Now I know why I love Bangkok. My third exercise/exploration of Bangkok this morning (walking to an increasingly further away street and back) gave me insight to the reason. Its their struggle between routine and chaos. The city flirts with it to such a degree that not onlythe inhabitants, but the very habitat reflects this. And I myself am always struggling with routine - any kind of routine. And this shows in my choice of subject matter to write about as well. Allow me to explain.
As I stepped quickly along the sun baked food stained soi 15, I wondered why I am once again in a cycle of health vs. activity. With that I mean I every now and then get fed up weighing over 200 pounds and being as mindless as a squirrel and commit myself to a routine of healthy eating, exercise and meditation. It only lasts 2-6 weeks after which I fall back into eating and doing whatever I want. That is the M.O. of my life: two extremes through which I rotate continuously. I just can't find a balance (= routine) in which I can satisfyingly live out my life. Each phase resembles some routine, but then I get fed up with its restrictions or monotonous nature.

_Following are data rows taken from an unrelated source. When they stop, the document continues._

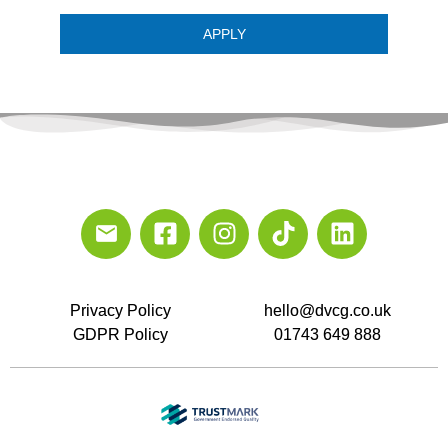
APPLY
Privacy Policy
hello@dvcg.co.uk
GDPR Policy
01743 649 888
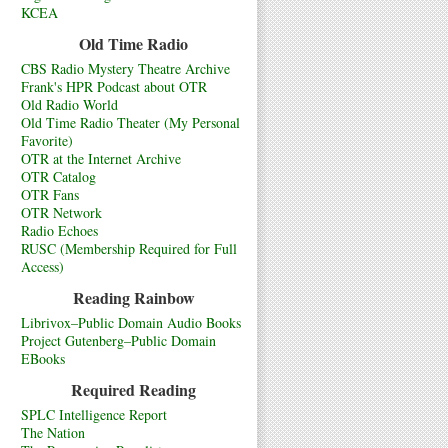
KCEA
Old Time Radio
CBS Radio Mystery Theatre Archive
Frank's HPR Podcast about OTR
Old Radio World
Old Time Radio Theater (My Personal
Favorite)
OTR at the Internet Archive
OTR Catalog
OTR Fans
OTR Network
Radio Echoes
RUSC (Membership Required for Full
Access)
Reading Rainbow
Librivox–Public Domain Audio Books
Project Gutenberg–Public Domain
EBooks
Required Reading
SPLC Intelligence Report
The Nation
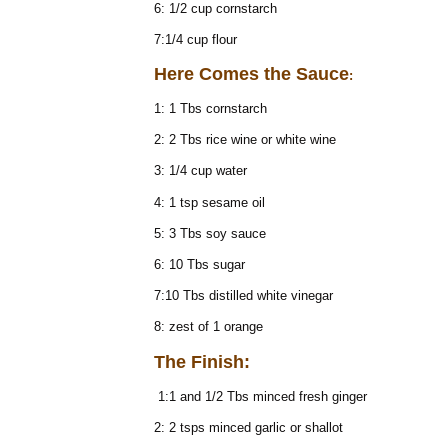
6: 1/2 cup cornstarch
7:1/4 cup flour
Here Comes the Sauce
:
1: 1 Tbs cornstarch
2: 2 Tbs rice wine or white wine
3: 1/4 cup water
4: 1 tsp sesame oil
5: 3 Tbs soy sauce
6: 10 Tbs sugar
7:10 Tbs distilled white vinegar
8: zest of 1 orange
The Finish:
1:1 and 1/2 Tbs minced fresh ginger
2: 2 tsps minced garlic or shallot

On the one hand I desire stability (who doesn't?). A chance to go through the day knowing what to expect and without too many surprises. I would like to live a healthy life with moderate physical and mental exercise, hopes and dreams about career and family. A white picket fence and 2,3 children (although the 0,3 kid seems like a lot of work). I want that magic reliability where you live in Stars Hollow (Gilmore Girls ref.) and the nostalgia of having a coffeeshop hangout, a favorite bookstore and a Sunday morning to look forward to, reading a good book or newspaper while munching on breakfast leftovers.

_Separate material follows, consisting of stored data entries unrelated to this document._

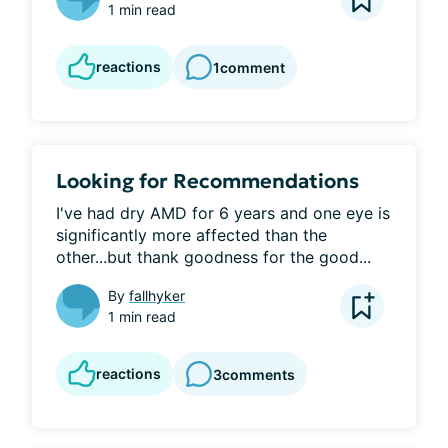
1 min read
reactions
1
comment
Looking for Recommendations
I've had dry AMD for 6 years and one eye is 
significantly more affected than the 
other...but thank goodness for the good...
By
fallhyker
1 min read
reactions
3
comments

On the other hand I want surprises. I want things to be shaken up. Variety is the spice of life, right? Screw the mediocracy. Go and explore. That's why people love vacation, on an exotic beach or hiking through ruins in mountains. Preferably far away, but any place away from home will do. New cultures, new food, new everything. It's like a rush to the five senses with added excitement about the unknown to boot. I love the fact that I've lived on four of the six continents. Nancy and I sometimes can't wait to move away when where we live gets stuffy.
Bangkok is like that with its firm monolithic high rises surrounded by an army of transient food stalls and merchants on sheets selling their wares for one day only. The constant chaos of traffic rushes (or stands still) between a man-made jungle of potted plants, phone booths and street dogs wandering the streets. All of this is roofed by vines of electric wire cables running criss-cross to everywhere and nowhere (watch out live wires!) to be roofed only by more layers of raised sidewalks and gardens on top of buildings. The people are surprisingly gentle and softspoken, until its time to riot in yellow or red and the streets burn. It is a city where you can buy everything and anything, as long as it doesn't offend static censorship laws. But then you just have to bribe your way around it.
This is why I love Bangkok. Routine and chaos, like yin and yang, nothing boring, yet deliciously predictable (even the riots!). And thats why I write the way I do. Simon can't stay in any one place too long. He moves through four different countries in the first book alone (and will have done far more by the end of the series). He will work his way under the Earth, through time and several different genres before my story is told. Yet there are constants in his life that he will respect and love. He will have to rely on some things to build order out of chaos again. Its a cycle where when one side becomes too dominant it must be tempered by the other side. Its this battle between the familiar and the unknown that makes it worth writing for me and hopefully worth reading for you.